I’m sure a modern remaster would have to do away with a few things that haven’t aged super well – I would not expect the Childkiller trait to carry over, for instance. Back when Fallout 3 was announced I asked Todd Howard how that game would handle kids; visibly wincing, he replied that you can’t do child murder at that level of fidelity. Much as I enjoyed how the original gave you such broad freedom that you could make a decision – or mistake – so monstrous the entire wasteland would hate you forever, I’m inclined to agree.
That said, the underlying gameplay holds up very well, and the popularity of Baldur’s Gate 3 and XCOM-style turn-based tactical games makes me confident that modern gamers wouldn’t have a problem getting the hang of how Fallout’s combat works – it’s far, far less complex than managing a wizard’s spells. Sure, you have to go into your inventory to load a pistol with your choice of ammo types and open a menu to target an enemy’s groin, for instance, and if your luck stat is low you’ll be prone to weapon misfires and hitting the wrong target. But it’s plenty rewarding even so, and there’s no shame in save scumming (quicksave/quickload would be another great addition).

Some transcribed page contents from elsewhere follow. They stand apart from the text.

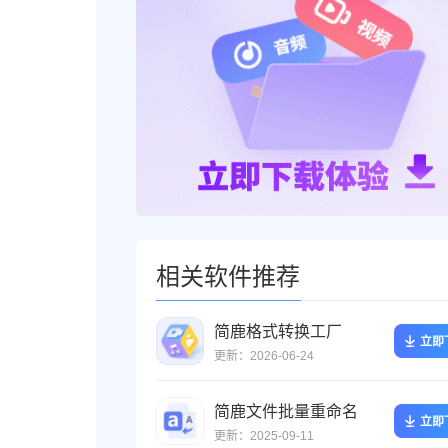
相关软件推荐
简鹿格式转换工厂
立即
更新：2026-06-24
简鹿文件批量重命名
立即
更新：2025-09-11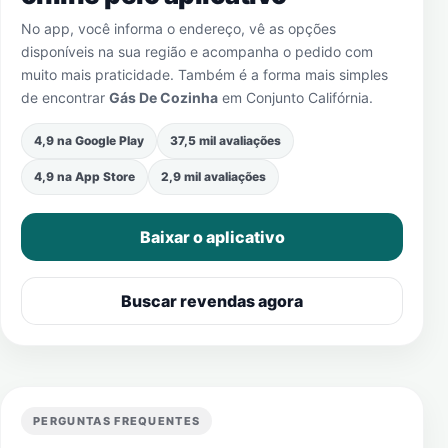
No app, você informa o endereço, vê as opções
disponíveis na sua região e acompanha o pedido com
muito mais praticidade. Também é a forma mais simples
de encontrar
Gás De Cozinha
em
Conjunto Califórnia
.
4,9 na Google Play
37,5 mil avaliações
4,9 na App Store
2,9 mil avaliações
Baixar o aplicativo
Buscar revendas agora
PERGUNTAS FREQUENTES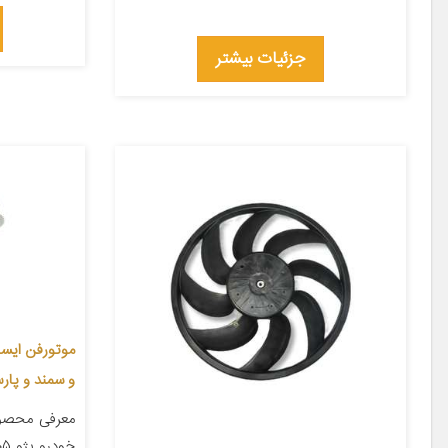
جزئیات بیشتر
و سمند و پار
معرفی محصو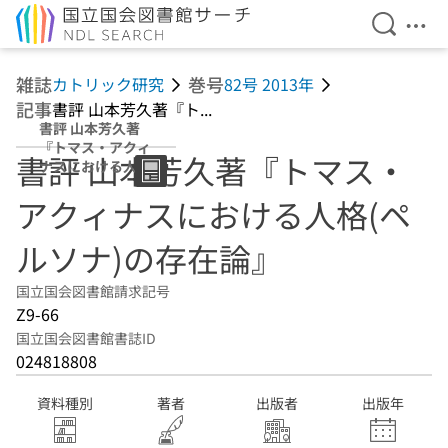
検索を開
メニ
本文へ移動
雑誌
巻号
カトリック研究
82号 2013年
記事
書評 山本芳久著『ト...
書評 山本芳久著
『トマス・アクィ
書評 山本芳久著『トマス・
ナスにおける人格
(ペルソナ)の存在
アクィナスにおける人格(ペ
論』
ルソナ)の存在論』
国立国会図書館請求記号
Z9-66
国立国会図書館書誌ID
024818808
資料種別
著者
出版者
出版年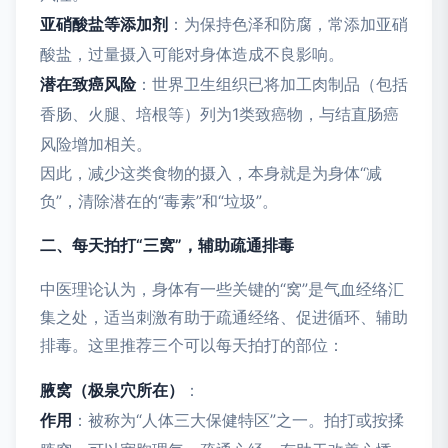
亚硝酸盐等添加剂
：为保持色泽和防腐，常添加亚硝
酸盐，过量摄入可能对身体造成不良影响。
潜在致癌风险
：世界卫生组织已将加工肉制品（包括
香肠、火腿、培根等）列为1类致癌物，与结直肠癌
风险增加相关。
因此，减少这类食物的摄入，本身就是为身体“减
负”，清除潜在的“毒素”和“垃圾”。
二、每天拍打“三窝”，辅助疏通排毒
中医理论认为，身体有一些关键的“窝”是气血经络汇
集之处，适当刺激有助于疏通经络、促进循环、辅助
排毒。这里推荐三个可以每天拍打的部位：
腋窝（极泉穴所在）
：
作用
：被称为“人体三大保健特区”之一。拍打或按揉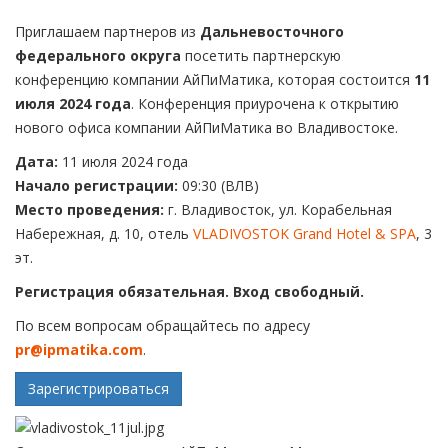
Приглашаем партнеров из
Дальневосточного
федерального округа
посетить партнерскую
конференцию компании АйПиМатика, которая состоится
11
июля 2024 года
. Конференция приурочена к открытию
нового офиса компании АйПиМатика во Владивостоке.
Дата:
11 июля 2024 года
Начало регистрации:
09:30 (ВЛВ)
Место проведения:
г. Владивосток, ул. Корабельная
Набережная, д. 10, отель
VLADIVOSTOK Grand Hotel & SPA
, 3
эт.
Регистрация обязательная. Вход свободный.
По всем вопросам обращайтесь по адресу
pr@ipmatika.com
.
Зарегистрироваться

So there’s a long to-do list, but it can be done. We’ve seen proof with 2021’s Diablo 2: Resurrected, where Vicarious Visions (now known as Blizzard Albany and, coincidentally, under the same corporate ownership as Bethesda) painstakingly remastered a beloved game from 2000 with vastly improved 3D graphics and a handful of important quality of life enhancements. In theory, Fallout could get the same treatment: According to Tim Cain, producer on the original Fallout, the original source code still exists for both games and should be in the possession of Bethesda, so they could be updated rather than remade.
And they really should be, because the reality is that it’s going to be a long, long time before Bethesda’s already announced development schedule allows it to revisit the post-apocalypse for another full-scale RPG. Heck, even in the best-case scenario where another Xbox studio like Obsidian or InExile were to kick off a new Fallout tomorrow while Bethesda goes back to Tamriel for The Elder Scrolls VI, we’d still be very, very lucky to see it before the 30th anniversary of the original Fallout, which came out in 1997. To put that in perspective: there will likely be a longer gap between 2018’s Fallout 76 and a hypothetical Fallout 5 than there was between Fallout 2 (1998) and Fallout 3 (2008) – a 10-year stretch during which the series was largely considered dead. Remastering the originals would fill that gap nicely in as little as a couple of years, if Diablo 2 Resurrected’s three-year development is any indication, and give Fallout fans a Stimpack injection of the good stuff to tide us over.